Thoughts on the military and military activities of a diverse nature. Free-ranging and eclectic.

Monday, November 27, 2006


This is coolbert:

[this blog entry was originally intended to be Part I of a three part series. Posted the first time on 2/3/2005. Other two installments did not follow the first time. This time they will.]

Wars and Rumors of War I:

In recent decades, there have been fought three wars that went more or less unreported by the international media and unheralded by the combatants themselves. For good reason. None of the parties involved wanted to ruffle the feathers of the international community. It was felt better to allow combat to go on without making a scene and stirring things up. Again for a variety of reasons.

One such war [1988] was fought in the Persian Gulf between the bog-hammers of the Iranian Revolutionary Guards and the U.S. Navy/U.S. Army Special Operations Aviation [SOAR].

This war began when the Iranians, employing putt-putt type speed boats [bog-hammers], powered by outboard motors, with a rocket-propelled-grenade [RPG] wielding gunner standing on the bow, started to attack commercial shipping transitting the Strait of Hormuz, the "choke-point" leading from the Persian Gulf to the Indian Ocean. Oil tankers carrying oil from Iraq, Kuwait, and Saudi Arabia were the target of choice.

[It should be kept in mind that Iran had been fighting an intense war with Iraq for almost eight years at this point. And was not doing well. Iran was seeking ways to gain an advantage by widening the war to include parties that hitherto had gone unscathed in it's conflict with Iraq.].

It should be understood that the goal of the bog-hammers was not to sink or even severely damage such oil tanker shipping. The goal was to damage, even if only in a minor and peripheral way, these ships. In doing so, insurance rates for such shipping would become prohibitive. Oil shipments from this area of the world would more or less cease, and Iran would be able to dictate policy and terms to all involved. This was the concept the Iranians were operating under.

And this tactic of using the bog-hammers was successful. Attacking at night, rocketing vessels sailing without protective escort, damage was caused that greatly alarmed governments and insurers all over the world.

And in response to treaty obligations, the U.S. Navy began to escort KUWAITI vessels as they transitted the Gulf and the Strait enroute to the Indian Ocean.
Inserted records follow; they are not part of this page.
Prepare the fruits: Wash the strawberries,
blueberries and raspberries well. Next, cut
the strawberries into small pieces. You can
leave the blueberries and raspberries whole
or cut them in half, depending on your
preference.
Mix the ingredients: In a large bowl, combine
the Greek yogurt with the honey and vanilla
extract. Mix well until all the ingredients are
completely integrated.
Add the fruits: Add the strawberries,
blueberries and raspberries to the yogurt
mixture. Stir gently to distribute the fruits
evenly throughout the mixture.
This however, represented only a defensive measure. It was realized that to further mitigate or even eliminate the threat of the bog-hammers, OFFENSIVE action had to be taken. In part this calculation was made with the realization that the bog-hammers could proliferate much as insects, very cheaply and in prodigious numbers if the Iranians so intended. OFFENSIVE action was needed.
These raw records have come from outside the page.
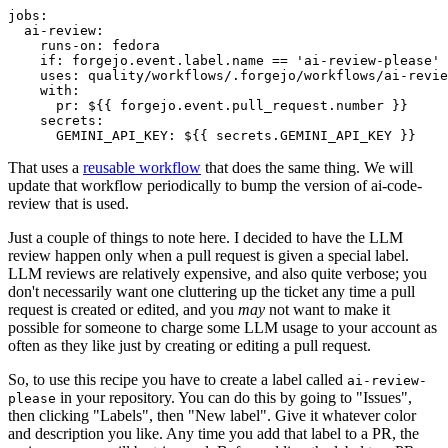
jobs
:
ai-review
:
runs-on
:
fedora
if
:
forgejo.event.label.name == 'ai-review-please'
uses
:
quality/workflows/.forgejo/workflows/ai-revie
with
:
pr
:
${{ forgejo.event.pull_request.number }}
secrets
:
GEMINI_API_KEY
:
${{ secrets.GEMINI_API_KEY }}
That uses a
reusable workflow
that does the same thing. We will
update that workflow periodically to bump the version of ai-code-
review that is used.
Just a couple of things to note here. I decided to have the LLM
review happen only when a pull request is given a special label.
LLM reviews are relatively expensive, and also quite verbose; you
don't necessarily want one cluttering up the ticket any time a pull
request is created or edited, and you
may
not want to make it
possible for someone to charge some LLM usage to your account as
often as they like just by creating or editing a pull request.
So, to use this recipe you have to create a label called
ai-review-
in your repository. You can do this by going to "Issues",
please
then clicking "Labels", then "New label". Give it whatever color
and description you like. Any time you add that label to a PR, the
And was done. Very successfully too.

The weapon of choice in this OFFENSIVE action was the stealth helicopters of the U.S. Army Special Operations Aviation Regiment [SOAR}. Operating off the decks of U.S. Navy ships, using a variety of target acquisition devices [moving target indicator radar, infra-red detectors, night vision] and employing an abundance of firepower [grenades, missiles, mini-guns, rockets, cannon], in the words of one commentator:

"the water was swept clean of the bog-hammers".

Because of the offensive of SOAR, shipping transitting the Strait of Hormuz became secure. The governments of the world smiled, the ship's captains smiled, the oil producers smiled. All smiled. The Iranians did NOT smile.

Shortly after this period of bog-hammer "shooting ducks in the barrel", a negotiated settlement to the Iraq-Iran war was concluded. Relative peace once again reigned.